The cell-phone revolution in Africa has been called a “silver bullet” for development. On my first trip to Uganda in 2007, I remember being astonished to find that the mobile phone networks even in remote parts of the country were better than those in cities in the United States. On the other hand, the internet revolution still lags. On my most recent trip to Uganda, the speeds at internet cafes were still at dial-up levels and in Kisangani, D.R.C. residents pay as much as $550 per month for regular service.
Why mobile phones and not the internet? The answer lies in the very construction of these two interrelated, but different budding industries. While the mobile phone costs approximately $30, a computer still runs over $1000 in most African cities. In addition, airtime credits for mobile phones can be purchased at thousands of venders in every village across the continent. These credits come in denominations as low as pennies. In contrast, most internet services are still on a monthly basis. Lastly, mobile phones are easy to charge anywhere and have a long battery life. As John Travis over at aboutfog commented, the tablet computer could change this aspect of portability and long battery life in computing – but without reliable WiFi and dramatic decreases in prices, tablets will face the same problems as other traditional computers in Africa.

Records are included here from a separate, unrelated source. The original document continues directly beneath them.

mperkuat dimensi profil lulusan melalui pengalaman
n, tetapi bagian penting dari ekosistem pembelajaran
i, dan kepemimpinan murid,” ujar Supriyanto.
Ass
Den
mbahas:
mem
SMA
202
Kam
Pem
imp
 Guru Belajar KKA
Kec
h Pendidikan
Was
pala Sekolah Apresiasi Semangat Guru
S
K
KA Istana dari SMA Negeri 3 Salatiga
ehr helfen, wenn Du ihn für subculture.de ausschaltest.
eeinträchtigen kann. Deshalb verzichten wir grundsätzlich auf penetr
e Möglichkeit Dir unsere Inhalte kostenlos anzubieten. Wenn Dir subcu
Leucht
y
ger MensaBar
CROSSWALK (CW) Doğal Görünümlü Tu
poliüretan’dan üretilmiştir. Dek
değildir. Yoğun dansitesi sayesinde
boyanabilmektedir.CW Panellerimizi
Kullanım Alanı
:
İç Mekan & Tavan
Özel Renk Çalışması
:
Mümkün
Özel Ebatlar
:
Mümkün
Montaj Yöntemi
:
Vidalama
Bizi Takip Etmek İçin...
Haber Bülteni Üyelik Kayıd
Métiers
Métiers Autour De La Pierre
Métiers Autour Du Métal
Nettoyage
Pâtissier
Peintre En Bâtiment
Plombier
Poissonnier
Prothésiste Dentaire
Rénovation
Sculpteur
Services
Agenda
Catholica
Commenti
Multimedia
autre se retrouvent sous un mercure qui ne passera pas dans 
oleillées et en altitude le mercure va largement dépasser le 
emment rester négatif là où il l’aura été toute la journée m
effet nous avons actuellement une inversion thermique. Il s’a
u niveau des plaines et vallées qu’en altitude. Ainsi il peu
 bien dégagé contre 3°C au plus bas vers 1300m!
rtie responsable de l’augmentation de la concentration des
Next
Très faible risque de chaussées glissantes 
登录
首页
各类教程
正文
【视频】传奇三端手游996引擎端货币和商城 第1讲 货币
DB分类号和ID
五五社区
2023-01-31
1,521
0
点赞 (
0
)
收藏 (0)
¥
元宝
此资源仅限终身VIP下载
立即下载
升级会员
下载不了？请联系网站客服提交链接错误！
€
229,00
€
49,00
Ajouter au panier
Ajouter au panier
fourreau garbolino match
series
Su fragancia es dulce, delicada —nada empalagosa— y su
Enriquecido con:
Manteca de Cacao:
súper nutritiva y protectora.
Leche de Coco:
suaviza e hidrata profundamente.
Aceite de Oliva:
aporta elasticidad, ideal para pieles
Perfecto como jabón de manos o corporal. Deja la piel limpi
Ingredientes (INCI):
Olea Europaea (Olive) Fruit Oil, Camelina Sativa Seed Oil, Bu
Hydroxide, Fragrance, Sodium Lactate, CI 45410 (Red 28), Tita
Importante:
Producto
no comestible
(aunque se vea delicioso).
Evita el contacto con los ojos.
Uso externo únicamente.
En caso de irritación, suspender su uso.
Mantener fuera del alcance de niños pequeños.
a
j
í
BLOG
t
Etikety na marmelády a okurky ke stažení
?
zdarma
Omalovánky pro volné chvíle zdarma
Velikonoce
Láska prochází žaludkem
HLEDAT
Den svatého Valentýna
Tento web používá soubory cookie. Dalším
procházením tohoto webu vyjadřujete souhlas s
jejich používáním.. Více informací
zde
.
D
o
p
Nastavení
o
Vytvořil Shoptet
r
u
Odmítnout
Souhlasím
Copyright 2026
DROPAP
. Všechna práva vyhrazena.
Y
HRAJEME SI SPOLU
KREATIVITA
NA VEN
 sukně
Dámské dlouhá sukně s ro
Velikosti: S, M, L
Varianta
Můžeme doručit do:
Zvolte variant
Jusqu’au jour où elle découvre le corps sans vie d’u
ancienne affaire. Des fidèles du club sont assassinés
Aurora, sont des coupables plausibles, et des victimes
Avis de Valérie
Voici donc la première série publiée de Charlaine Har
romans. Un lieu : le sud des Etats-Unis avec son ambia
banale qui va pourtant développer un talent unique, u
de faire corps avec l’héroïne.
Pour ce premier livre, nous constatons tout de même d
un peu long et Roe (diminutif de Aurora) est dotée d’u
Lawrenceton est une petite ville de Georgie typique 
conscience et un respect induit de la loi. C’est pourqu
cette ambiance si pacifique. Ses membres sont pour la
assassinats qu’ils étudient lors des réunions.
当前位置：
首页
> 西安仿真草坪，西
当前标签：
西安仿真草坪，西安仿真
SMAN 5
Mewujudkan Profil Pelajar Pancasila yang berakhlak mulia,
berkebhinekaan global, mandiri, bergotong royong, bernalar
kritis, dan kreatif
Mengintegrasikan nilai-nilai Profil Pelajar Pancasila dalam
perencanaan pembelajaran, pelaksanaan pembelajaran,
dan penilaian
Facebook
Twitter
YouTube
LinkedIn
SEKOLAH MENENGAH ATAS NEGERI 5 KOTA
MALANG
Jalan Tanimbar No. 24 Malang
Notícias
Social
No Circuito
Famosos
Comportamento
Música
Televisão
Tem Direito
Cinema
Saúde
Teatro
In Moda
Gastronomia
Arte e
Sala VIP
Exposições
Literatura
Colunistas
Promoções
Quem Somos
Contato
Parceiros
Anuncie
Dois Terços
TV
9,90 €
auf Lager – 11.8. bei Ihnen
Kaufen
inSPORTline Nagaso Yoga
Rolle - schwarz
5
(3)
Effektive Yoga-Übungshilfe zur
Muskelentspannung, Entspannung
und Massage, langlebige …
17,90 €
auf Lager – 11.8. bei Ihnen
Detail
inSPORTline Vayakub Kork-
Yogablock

But what about internet cafes? The same issue applies. While these are widely frequented throughout the continent, their speeds are terrible, their computers are ancient, and their hard drives are full of viruses awaiting the unsuspecting customer.
So why not design a company that can deliver internet to subscribers just like a mobile phone? Why not move the internet café to the household?
This is exactly what Adnaan Jiwaji, Guy-Richard Kayombya, Ammar Jiwaji, and Raymond Besiga had in mind when they designed PayU Computing. Using mesh networks, they have designed a cloud technology that helps to deliver internet services to households, businesses, and schools at reduced cost and faster speeds. Clients pay for the workstation and internet services as they go. Workstations for households are preloaded with Open Office, Adobe Reader, and other common programs. Their packages for educational use include 20-25 workstations preloaded with educational software. Their partnership with the Massachusetts Institute of Technology allows them to provide access to MIT’s iLabs Remote Electronics Experiments and MIT Open Courseware.
PayU is still in development, but a pilot study in Kigali, Rwanda in January 2009 using both consumers at a coffee shop and a high school was positively received by the Rwanda Information Technology Authority.